Exercise: Please copy the data below exactly, from its first line through the line holding "холодной деформации", and skip the pictures.
Start of Block
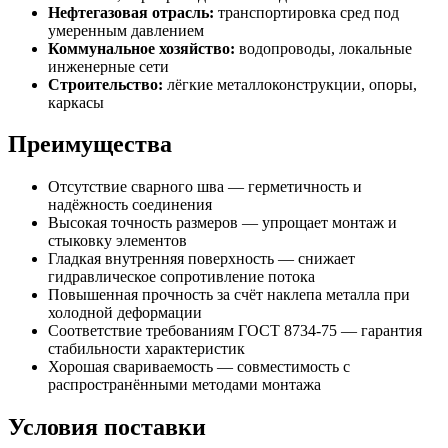
Нефтегазовая отрасль:
транспортировка сред под
умеренным давлением
Коммунальное хозяйство:
водопроводы, локальные
инженерные сети
Строительство:
лёгкие металлоконструкции, опоры,
каркасы
Преимущества
Отсутствие сварного шва — герметичность и
надёжность соединения
Высокая точность размеров — упрощает монтаж и
стыковку элементов
Гладкая внутренняя поверхность — снижает
гидравлическое сопротивление потока
Повышенная прочность за счёт наклепа металла при
холодной деформации
Соответствие требованиям ГОСТ 8734‑75 — гарантия
стабильности характеристик
Хорошая свариваемость — совместимость с
распространёнными методами монтажа
Условия поставки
End of Block
Task answer:
Нефтегазовая отрасль:
транспортировка сред под
умеренным давлением
Коммунальное хозяйство:
водопроводы, локальные
инженерные сети
Строительство:
лёгкие металлоконструкции, опоры,
каркасы
Преимущества
Отсутствие сварного шва — герметичность и
надёжность соединения
Высокая точность размеров — упрощает монтаж и
стыковку элементов
Гладкая внутренняя поверхность — снижает
гидравлическое сопротивление потока
Повышенная прочность за счёт наклепа металла при
холодной деформации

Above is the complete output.